The Light of HBM2 HBM2, announced by Samsung Electronics and SK Hynix in August 2016, is the second-generation HBM specification adopted as a standard by JEDEC (Joint Electron Device Engineering Council) in October of that year. HBM2 stacking operates at up to 256 GB/s and operates at up to 1 GHz when stacked up to 4 layers. It can be used as external memory and has a 1024-bit parallel interface. And unlike HMC, it does not include a controller in the base die.
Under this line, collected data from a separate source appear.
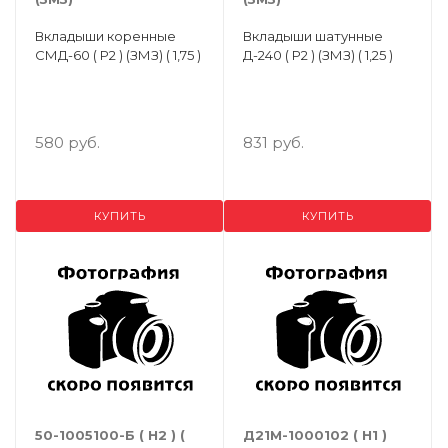
Вкладыши коренные
Вкладыши шатунные
СМД-60 ( Р2 ) (ЗМЗ) ( 1,75 )
Д-240 ( Р2 ) (ЗМЗ) ( 1,25 )
580 руб.
831 руб.
КУПИТЬ
КУПИТЬ
50-1005100-Б ( Н2 ) (
Д21М-1000102 ( Н1 )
The controller is configured in the host device. To use HBM2, technology is needed to connect large amounts of parallel data within the chip.
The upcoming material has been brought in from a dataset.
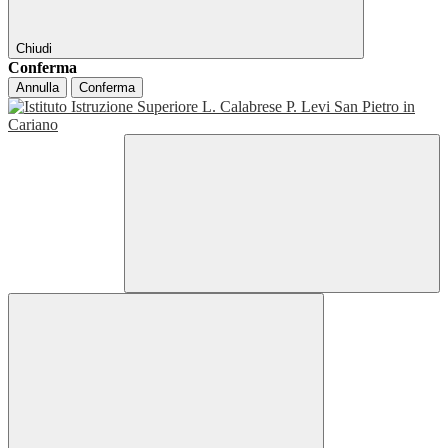
Chiudi
Conferma
Annulla
Conferma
Samsung Electronics' HBM2 DRAM configuration example Traditional DRAMs are connected with PCB traces. On the other hand, HBM2 is connected on-die within the package. HBM2 has a small footprint and consumes less power than conventional DRAMs. And it does not require PCB traces or external termination resistors.
The e4ds September 13 webinar, 'High-bandwidth memory solutions using Intel FPGAs', will examine the limitations of memory bandwidth and the characteristics of HBM. It will also cover how to optimize the HBM controller for the application, focusing on Intel's FPGAs that integrate HBM.
It seems like AlphaGo's impact was just yesterday, but AI and IoT have already deeply penetrated our daily lives. The automobile industry is predicting that self-driving cars will be commercialized by 2025. This is because of the advancement of data analysis technology. The amount of data that devices and data centers must process is increasing exponentially. This is why we are curious about the future that HBM2, which has a memory bandwidth that surpasses existing DDR RAM, will bring.